Intelektual Kolektif Serukan Ujarmu!

Mantan Anggota Aliansi Mahasiswa Pro Demokrasi (AMPD)


Ostaf Al Mustafa
mantan anggota Aliansi Mahasiswa Pro Demokrasi (AMPD)
LIDAH kedap, muka menghadap lantai, dan memaku telapak tangan di kedua siku merupakan trilogi bahasa tubuh pada suatu bangsa yang dikitari ketakutan dan diimbuhi kedunguan berlipat-lipat. Genesis heroisme tercerabut sejak dari serabut akar dan kerontang pada daun-daun mudanya. “Masih adakah yang lebih mengecutkan hati selain mengalami baal pada sensasi perlawanan?” Bila ini bukan pertanyaan yang keliru, maka bukan jawaban salah bila menyahut, “Tidak, itulah hidup yang berkesudahan dengan sekaratnya resistensi!”
Pada mereka yang terbilang masih hidup dengan trilogi semacam itu, maka insubordinasi akan dianggap suatu kejahatan. Mereka akan setuju mengkriminalisasi para pembangkang, karena dianggap bukan bagian dari sosialita para pengangkat bendera putih.
Adakah pengecualian dari kaum yang merebahkan tubuh dengan kredo berserah diri pada rezim otoritarian itu?
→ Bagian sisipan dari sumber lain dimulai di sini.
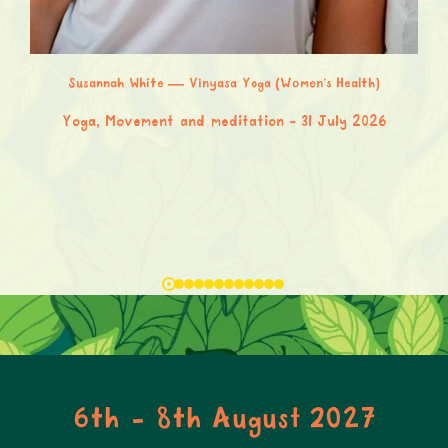
Susannah White — Vinyasa Yoga (Women’s Health)
Yoga, Movement and meditation
31 July 2026
6th - 8th August 2027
Pierre Bourdieau (1930-2002) memberikan kontribusinya dengan menyebutkan adanya Intelektual Kolektif. “Intelektual sejati ditentukan oleh kemandiriannya terhadap pengaruh kekuatan duniawi, serta dari campur tangan otoritas ekonomi dan politik.” Ciri khasnya tidak ruwet, hanya sedikit yakni, “otonom namun berkomitmen; terlibat namun tidak tunduk pada kriteria politik ortodoksi” (P. Bourdieu dan Loi’c J.D. Wacquan, 1992, h. 56-57). Di mana Intelektual Kolektif tersebut bersemayam? Yang pasti tidak di kampus, tempat para gajah menjulurkan belalai dan menumpuk-numpuk gading para profesor yang terlena sebagai Tuan Mulia yang Maha Terpelajar.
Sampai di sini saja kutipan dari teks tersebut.